Şair soruyordu okurlarına; Kardeşim demek yetiyor mu? Habil misin Kabil misin diye sormuyorlar mı adama? Sen kimsin? Ben kimim? Onlar kim?
Uyudun ve uyandın. Cebrail, mübarek avuçlarına bırakıverdi haberi. Peygamber yüreğin nasıl kaldırdı dökülen kızıl turâbı. Haber sessiz bir testinin içinde gerçekleşeceği zamanını bekledi. Yıllar geldi geçti. Sonra testiden süzüldü kana bulanmış toprak. Kerbela toprağına reyhan düştü. Anladılar ki Hüseyin, Babil toprağına ekildi. O günden beri durmadı zalimin zulmü. Mendiller yetmedi mazlumun gözyaşlarını silmeye. İhanet kol gezer oldu. Arkandayız deyip de zalime boyun eğip sözünü yutanlar, ardına bile bakmayıp gidenler o günden sonra çoğaldı. Babil, Habil’e sır oldu. Hüseyin’e kızıl turâb.
Ulu sözü dinlemedi Yezid. Atası vasiyet ettiydi halbuki.
“Hüseyin’i kolla! Çünkü o insanların insanlara en sevgilisidir.”
Vurulup düşeceğini bildiği Babil toprağına koştu Hüseyin. Halbuki vazgeçmesi için önünde duranlar çok idi. Ayaklarına kapandılar gitme diye.

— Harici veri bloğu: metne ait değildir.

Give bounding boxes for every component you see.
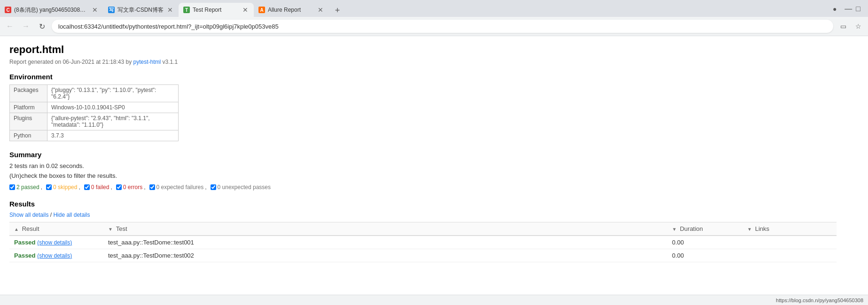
user-icon[interactable]: ●	[829, 3, 841, 15]
result-status: Passed	[14, 252, 36, 259]
tab-close-tab1[interactable]: ✕	[91, 6, 99, 14]
refresh-button[interactable]: ↻	[36, 20, 48, 32]
meta-date: 06-Jun-2021	[63, 59, 94, 65]
tab-bar: C(8条消息) yang504650308的博...✕写写文章-CSDN博客✕T…	[0, 0, 868, 17]
tab-close-tab3[interactable]: ✕	[242, 6, 249, 14]
environment-title: Environment	[9, 73, 837, 81]
tab-favicon-tab2: 写	[108, 7, 115, 13]
tab-tab4[interactable]: AAllure Report✕	[254, 3, 329, 17]
url-input[interactable]	[52, 20, 833, 33]
run-text: 2 tests ran in 0.02 seconds.	[9, 162, 837, 169]
col-header-col-duration[interactable]: ▼ Duration	[667, 222, 743, 236]
page-title: report.html	[9, 44, 837, 56]
meta-version: v3.1.1	[161, 59, 178, 65]
show-details-link[interactable]: (show details)	[37, 239, 72, 246]
filter-checkbox-f_xpass[interactable]	[211, 184, 216, 190]
hide-all-link[interactable]: Hide all details	[53, 212, 90, 218]
filter-separator: ,	[78, 184, 80, 191]
meta-at: at	[94, 59, 102, 65]
result-cell: Passed (show details)	[9, 249, 103, 262]
meta-prefix: Report generated on	[9, 59, 63, 65]
filter-label-f_passed: 2 passed	[16, 184, 39, 191]
test-name-cell: test_aaa.py::TestDome::test002	[103, 249, 667, 262]
filter-label-f_xfail: 0 expected failures	[156, 184, 204, 191]
env-key: Plugins	[10, 113, 47, 130]
env-row: PlatformWindows-10-10.0.19041-SP0	[10, 102, 179, 113]
filter-checkbox-f_failed[interactable]	[84, 184, 90, 190]
env-value: 3.7.3	[47, 130, 179, 141]
filter-checkbox-f_errors[interactable]	[116, 184, 122, 190]
env-key: Packages	[10, 85, 47, 102]
show-details-link[interactable]: (show details)	[37, 252, 72, 259]
filter-checkbox-f_skipped[interactable]	[46, 184, 52, 190]
col-header-col-links[interactable]: ▼ Links	[743, 222, 837, 236]
maximize-button[interactable]: □	[856, 5, 860, 13]
env-row: Python3.7.3	[10, 130, 179, 141]
new-tab-button[interactable]: +	[331, 4, 344, 17]
meta-by: by	[124, 59, 133, 65]
show-hide-links: Show all details / Hide all details	[9, 212, 837, 218]
page-content: report.html Report generated on 06-Jun-2…	[0, 36, 846, 270]
env-value: {"pluggy": "0.13.1", "py": "1.10.0", "py…	[47, 85, 179, 102]
back-button[interactable]: ←	[4, 20, 16, 32]
env-value: Windows-10-10.0.19041-SP0	[47, 102, 179, 113]
filter-row: 2 passed,0 skipped,0 failed,0 errors,0 e…	[9, 184, 837, 191]
col-label-col-result: Result	[22, 225, 39, 232]
summary-title: Summary	[9, 151, 837, 159]
filter-separator: ,	[205, 184, 206, 191]
tab-favicon-tab1: C	[5, 7, 11, 13]
filter-item-f_skipped: 0 skipped,	[46, 184, 80, 191]
environment-table: Packages{"pluggy": "0.13.1", "py": "1.10…	[9, 84, 179, 141]
filter-separator: ,	[41, 184, 42, 191]
table-row: Passed (show details)test_aaa.py::TestDo…	[9, 249, 837, 262]
filter-label-f_skipped: 0 skipped	[53, 184, 77, 191]
filter-checkbox-f_xfail[interactable]	[149, 184, 155, 190]
tab-label-tab3: Test Report	[193, 7, 239, 13]
cast-icon[interactable]: ▭	[837, 20, 849, 32]
col-label-col-duration: Duration	[680, 225, 703, 232]
tab-label-tab2: 写文章-CSDN博客	[117, 6, 164, 14]
minimize-button[interactable]: —	[845, 5, 852, 13]
tab-label-tab4: Allure Report	[268, 7, 314, 13]
env-key: Platform	[10, 102, 47, 113]
duration-cell: 0.00	[667, 249, 743, 262]
env-value: {"allure-pytest": "2.9.43", "html": "3.1…	[47, 113, 179, 130]
filter-item-f_errors: 0 errors,	[116, 184, 146, 191]
filter-item-f_passed: 2 passed,	[9, 184, 42, 191]
filter-item-f_xpass: 0 unexpected passes	[211, 184, 271, 191]
browser-chrome: C(8条消息) yang504650308的博...✕写写文章-CSDN博客✕T…	[0, 0, 868, 36]
separator: /	[48, 212, 53, 218]
show-all-link[interactable]: Show all details	[9, 212, 48, 218]
results-table: ▲ Result▼ Test▼ Duration▼ LinksPassed (s…	[9, 222, 837, 262]
tab-favicon-tab3: T	[183, 7, 190, 13]
forward-button[interactable]: →	[20, 20, 32, 32]
tab-close-tab2[interactable]: ✕	[166, 6, 174, 14]
filter-label-f_failed: 0 failed	[91, 184, 109, 191]
filter-separator: ,	[110, 184, 112, 191]
results-title: Results	[9, 200, 837, 208]
col-label-col-test: Test	[116, 225, 127, 232]
toolbar-icons: ▭ ☆	[837, 20, 864, 32]
filter-hint: (Un)check the boxes to filter the result…	[9, 172, 837, 179]
sort-arrow-col-links: ▼	[747, 227, 753, 232]
result-cell: Passed (show details)	[9, 236, 103, 249]
report-meta: Report generated on 06-Jun-2021 at 21:18…	[9, 59, 837, 65]
col-header-col-result[interactable]: ▲ Result	[9, 222, 103, 236]
pytest-html-link[interactable]: pytest-html	[133, 59, 161, 65]
sort-arrow-col-duration: ▼	[672, 227, 678, 232]
tab-tab1[interactable]: C(8条消息) yang504650308的博...✕	[0, 3, 103, 17]
tab-tab2[interactable]: 写写文章-CSDN博客✕	[103, 3, 179, 17]
filter-checkbox-f_passed[interactable]	[9, 184, 15, 190]
env-key: Python	[10, 130, 47, 141]
env-row: Packages{"pluggy": "0.13.1", "py": "1.10…	[10, 85, 179, 102]
tab-close-tab4[interactable]: ✕	[317, 6, 324, 14]
sort-arrow-col-result: ▲	[14, 227, 20, 232]
col-label-col-links: Links	[755, 225, 769, 232]
sort-arrow-col-test: ▼	[108, 227, 114, 232]
col-header-col-test[interactable]: ▼ Test	[103, 222, 667, 236]
filter-item-f_xfail: 0 expected failures,	[149, 184, 207, 191]
tab-tab3[interactable]: TTest Report✕	[179, 3, 254, 17]
bookmark-icon[interactable]: ☆	[852, 20, 864, 32]
filter-item-f_failed: 0 failed,	[84, 184, 112, 191]
address-bar: ← → ↻ ▭ ☆	[0, 17, 868, 36]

“Eğer sen, bugün öldürülüp yok edilecek olursan, yeryüzünün ışığı sönecektir.” dediler. Işıksız kaldık. Bir de reyhansız.
Biz yanındayız, seninleyiz diyenler bir bir dağılınca etrafından yolda kaldı yolda katılan. Hazreti Hüseyin teslimdi. Yezid’e değil. Nurunu tamamlayacak olana.
“Takvası teneşir olan taşkınlık yapmaz” buyurdun. Sonra gittin. Ardında kaldık. Karanlıkta oturduk kaldık. Kala kaldık öylece. Sen gittin, biz kaldık.